The market has been open for under a month — fresh enough that information asymmetry remains a real factor.
Higher-volume markets tend to have tighter spreads and faster price discovery — meaning the displayed YES/NO percentages are more likely to reflect the true crowd-implied probability rather than a single trader's directional view.
Resolution is handled by the UMA optimistic oracle on Polygon. A proposer submits the outcome, a 2-hour dispute window opens, and if uncontested the payout is final. Contested outcomes escalate to UMA token holders.
This prediction market is scheduled to close on 20 July 2026. After the resolving event occurs, settlement typically clears within 24 hours once the UMA optimistic oracle confirms the outcome. All payouts are in USDC on the Polygon network.
To trade on this prediction market, create a free PolyGram account at polygram.ink, deposit USDC via Polygon, and place a YES or NO order on the outcome you believe in.

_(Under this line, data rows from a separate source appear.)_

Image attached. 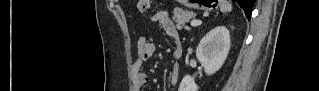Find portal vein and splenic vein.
<instances>
[{
	"mask_svg": "<svg viewBox=\"0 0 319 91\" xmlns=\"http://www.w3.org/2000/svg\"><path fill=\"white\" fill-rule=\"evenodd\" d=\"M201 24H202V22H201V21H198V20H192L191 23H190V25H191L192 27H196V26H199V25H201Z\"/></svg>",
	"mask_w": 319,
	"mask_h": 91,
	"instance_id": "1",
	"label": "portal vein and splenic vein"
}]
</instances>
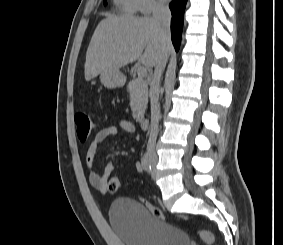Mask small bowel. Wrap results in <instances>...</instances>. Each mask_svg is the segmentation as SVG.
I'll return each mask as SVG.
<instances>
[{"mask_svg":"<svg viewBox=\"0 0 283 245\" xmlns=\"http://www.w3.org/2000/svg\"><path fill=\"white\" fill-rule=\"evenodd\" d=\"M119 129L128 133H134L136 131V128L131 121L122 119L118 122L117 126L112 125L99 130L91 141L86 152L85 162L88 181L93 188L102 194L108 193V182L110 180V175L114 170V165L111 161H107L103 174L98 175L94 169L95 157L102 143L106 139L117 135ZM135 168L138 172L143 171V166L139 161L135 163Z\"/></svg>","mask_w":283,"mask_h":245,"instance_id":"1","label":"small bowel"}]
</instances>
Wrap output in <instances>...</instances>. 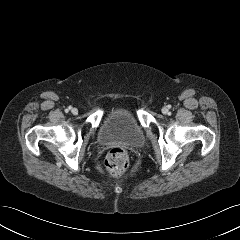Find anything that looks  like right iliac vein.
Masks as SVG:
<instances>
[{
    "label": "right iliac vein",
    "instance_id": "1",
    "mask_svg": "<svg viewBox=\"0 0 240 240\" xmlns=\"http://www.w3.org/2000/svg\"><path fill=\"white\" fill-rule=\"evenodd\" d=\"M72 114L77 115L78 114V110L76 108H72L71 110Z\"/></svg>",
    "mask_w": 240,
    "mask_h": 240
}]
</instances>
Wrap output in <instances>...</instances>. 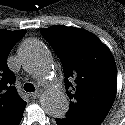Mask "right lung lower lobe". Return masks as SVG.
I'll return each mask as SVG.
<instances>
[{"instance_id": "98d812e1", "label": "right lung lower lobe", "mask_w": 125, "mask_h": 125, "mask_svg": "<svg viewBox=\"0 0 125 125\" xmlns=\"http://www.w3.org/2000/svg\"><path fill=\"white\" fill-rule=\"evenodd\" d=\"M26 105L21 107L18 111H16L14 114L8 116L4 120L0 121V125H19L21 122V119L23 117L24 109Z\"/></svg>"}]
</instances>
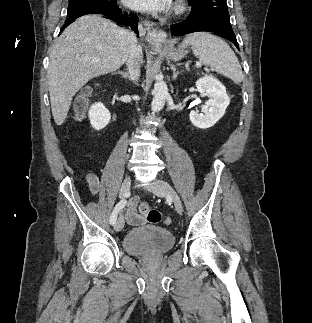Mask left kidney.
<instances>
[{
	"mask_svg": "<svg viewBox=\"0 0 312 323\" xmlns=\"http://www.w3.org/2000/svg\"><path fill=\"white\" fill-rule=\"evenodd\" d=\"M196 88L200 94L209 96L211 100L205 102V106H201L203 114H199L198 110H192L189 118L193 126L206 130V128L214 126L224 116L230 98L226 94L225 86L218 82L214 76H203V78L197 80Z\"/></svg>",
	"mask_w": 312,
	"mask_h": 323,
	"instance_id": "1",
	"label": "left kidney"
}]
</instances>
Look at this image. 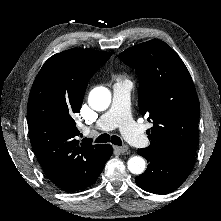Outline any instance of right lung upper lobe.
I'll list each match as a JSON object with an SVG mask.
<instances>
[{
    "mask_svg": "<svg viewBox=\"0 0 221 221\" xmlns=\"http://www.w3.org/2000/svg\"><path fill=\"white\" fill-rule=\"evenodd\" d=\"M110 56L82 48L57 53L42 66L30 91L31 145L49 179L67 192L90 186L104 161L105 144L77 140L72 116L81 109L89 79Z\"/></svg>",
    "mask_w": 221,
    "mask_h": 221,
    "instance_id": "obj_1",
    "label": "right lung upper lobe"
}]
</instances>
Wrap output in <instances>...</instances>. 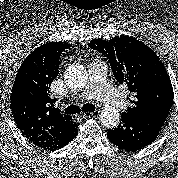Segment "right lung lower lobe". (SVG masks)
<instances>
[{"label": "right lung lower lobe", "mask_w": 178, "mask_h": 178, "mask_svg": "<svg viewBox=\"0 0 178 178\" xmlns=\"http://www.w3.org/2000/svg\"><path fill=\"white\" fill-rule=\"evenodd\" d=\"M76 135H77V127L72 132H70L67 136L63 137L57 143H55L54 145H52L51 147L45 150L48 151L58 150L63 146L67 145L70 141H72L76 137Z\"/></svg>", "instance_id": "1"}]
</instances>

You can learn more on our how-it-works page. Your maximum loss is limited to your stake — there is no leverage or margin.
When the outcome is determined, winning YES shares pay out $1.00 each in USDC, while losing shares pay $0. Settlement is handled by the UMA optimistic oracle on Polygon — a proposer submits the result, a two-hour dispute window opens, and if uncontested, payouts are distributed automatically. You can withdraw your winnings to any Polygon wallet.
Prediction-market positions can lose 100% of staked capital. Outcomes are uncertain by definition — historical accuracy of crowd-implied probabilities is high in aggregate but not for any single market. PolyGram does not provide investment advice. Trade only with capital you can afford to lose.
Regulatory status varies by jurisdiction. Germany, the United States, and most EU countries treat Polymarket-style event contracts under one of three frameworks: financial derivative, gambling product, or unregulated novel asset. Consult local counsel before trading.